The ET had determined, as a preliminary issue, whether the ERA and the EqA were intended to extend to a person in the Claimant’s position, which was referred to as the question of whether the ET had territorial jurisdiction over all or part of her claim. This question would be resolved by determining whether Ms Mulumba’s employment had a sufficient connection with Great Britain and British employment law. EJ Nicolle had issued a judgment that the ET did have jurisdiction to hear the claim.
In the EAT, Eady J allowed the first ground of appeal concerning the ET’s jurisdiction over matters arising before Ms Mulumba had commenced her London rotation. In its reasoning, the ET had acknowledged that these were not matters which it could determine, although they could be considered by way of background. It was wrong for the ET to state in its judgment that it had jurisdiction over the claim without qualifying that jurisdiction did not exist in respect of these matters.

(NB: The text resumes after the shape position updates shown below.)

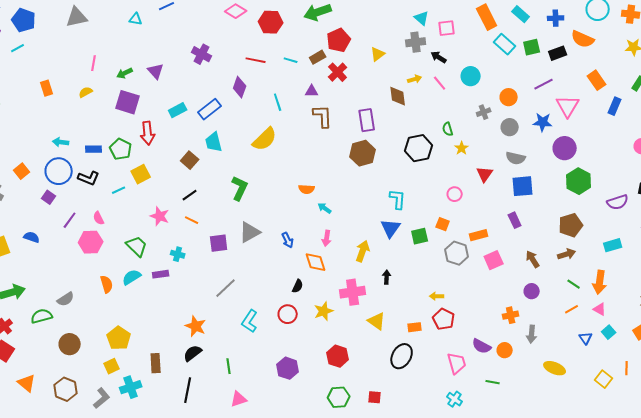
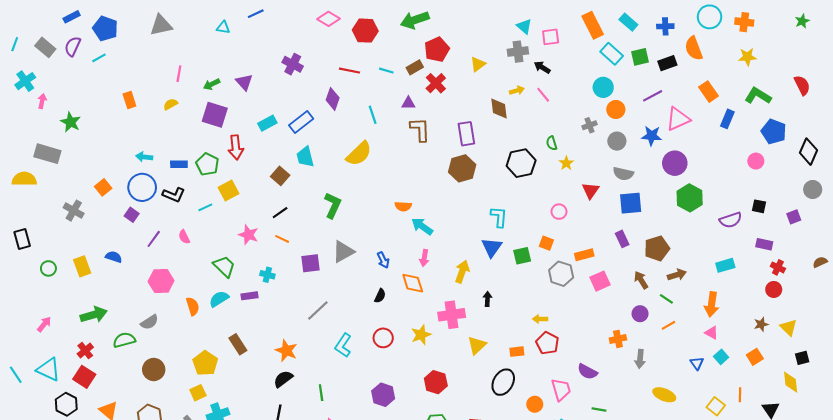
orange semicircle: (583, 39) -> (694, 48), turned 45
cyan circle: (471, 76) -> (603, 87), moved
pink triangle: (568, 106) -> (678, 119), turned 35
cyan arrow: (325, 208) -> (422, 226), size x1.5
brown pentagon: (571, 225) -> (657, 248), moved
pink hexagon: (91, 242) -> (161, 281), moved
green line: (574, 284) -> (666, 299), moved
black semicircle: (298, 286) -> (380, 296), moved
orange line: (572, 309) -> (668, 325), moved
yellow triangle: (377, 321) -> (477, 345), turned 42
orange circle: (505, 350) -> (535, 404), moved
brown rectangle: (156, 363) -> (238, 344), moved, turned -30

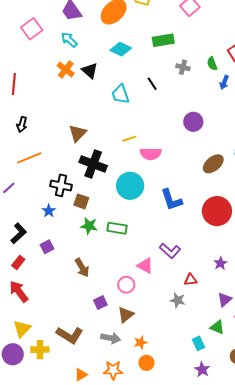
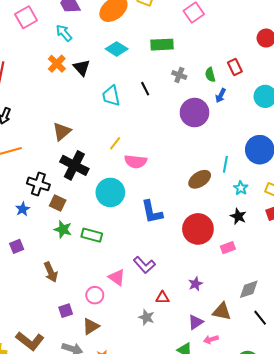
purple circle: (193, 122) -> (195, 113), moved, size x1.4
yellow line: (129, 139) -> (115, 143), turned -40

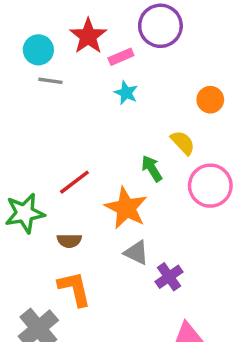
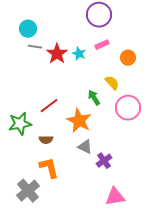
red star: (88, 36) -> (57, 54), moved
pink rectangle: (121, 57) -> (102, 45), moved

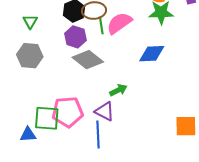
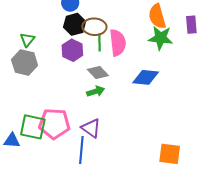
green triangle: (30, 22) -> (27, 40), moved
pink semicircle: (119, 23) -> (118, 43), turned 112
gray diamond: (88, 60) -> (98, 73), moved, size x0.7
green arrow: (118, 90) -> (96, 91), moved

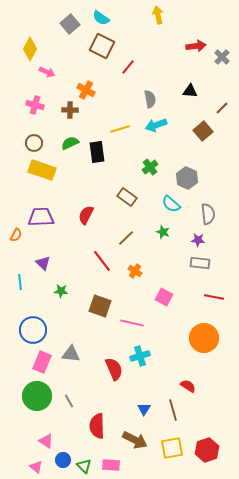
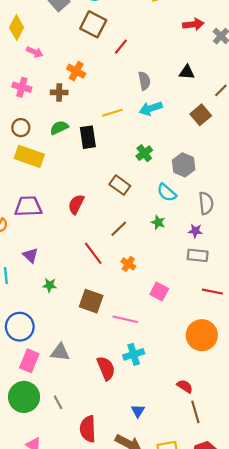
brown line: (173, 410) -> (195, 412), moved

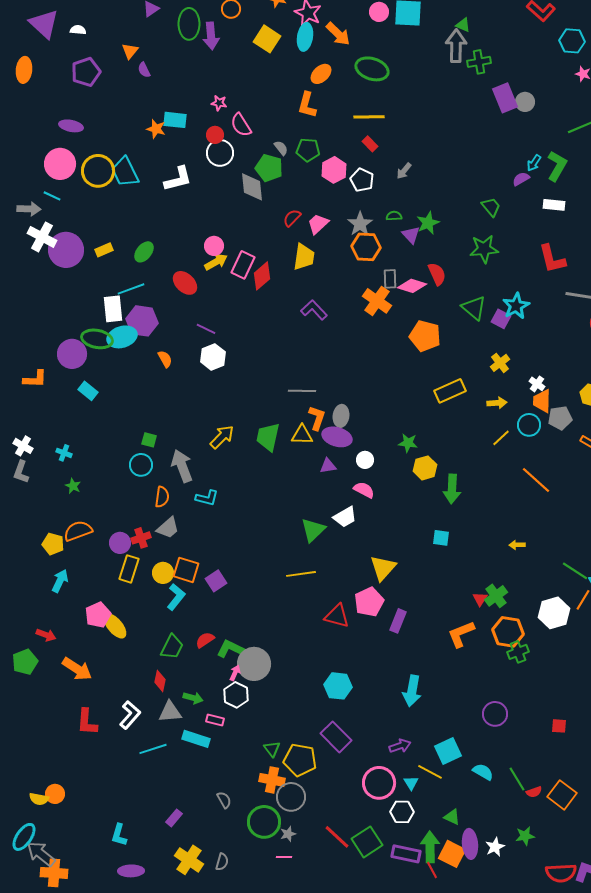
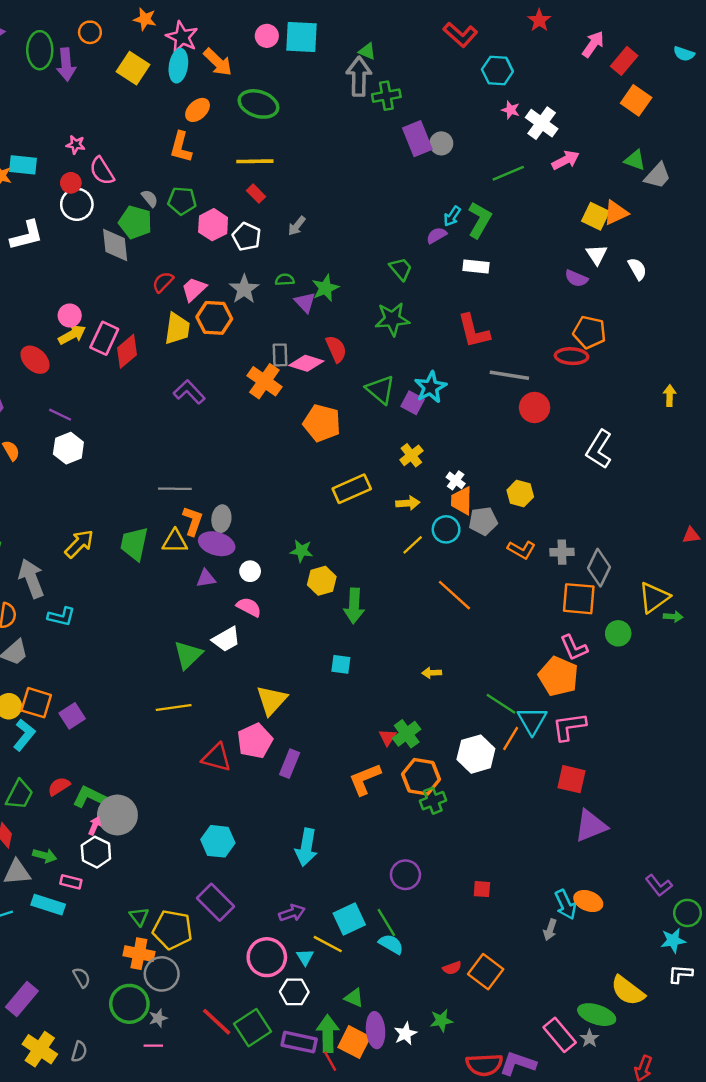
orange hexagon: (366, 247) -> (214, 318), moved
green line: (517, 779) -> (386, 923), moved
purple rectangle: (174, 818) -> (22, 999), size x1.6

Eady J also accepted that the ET had erred by failing to take into account that the employment offer letter was subject to New York law, which was a relevant factor in determining the connection between the employment and British employment law. She allowed the appeal on this ground. However, she dismissed the ground of appeal inviting her to substitute her judgment as to whether territorial jurisdiction existed for that of the ET.
Eady J also allowed the appeal insofar as the ET had failed to specify when territorial jurisdiction was established, assuming it existed at all after Ms Mulumba’s employment in London had commenced. Having accepted that Ms Mulumba’s position evolved over time after her arrival in London, it was necessary to identify the point at which her employment had acquired the sufficient connection with Great Britain and British employment law for the statutory employment protections to apply to her. Territorial jurisdiction could not apply retrospectively to matters arising before that point in time.
Accordingly, Eady J ruled that the questions of whether (after commencing employment in London) the Claimant acquired the relevant statutory protections and, if so, when, should be remitted to the ET.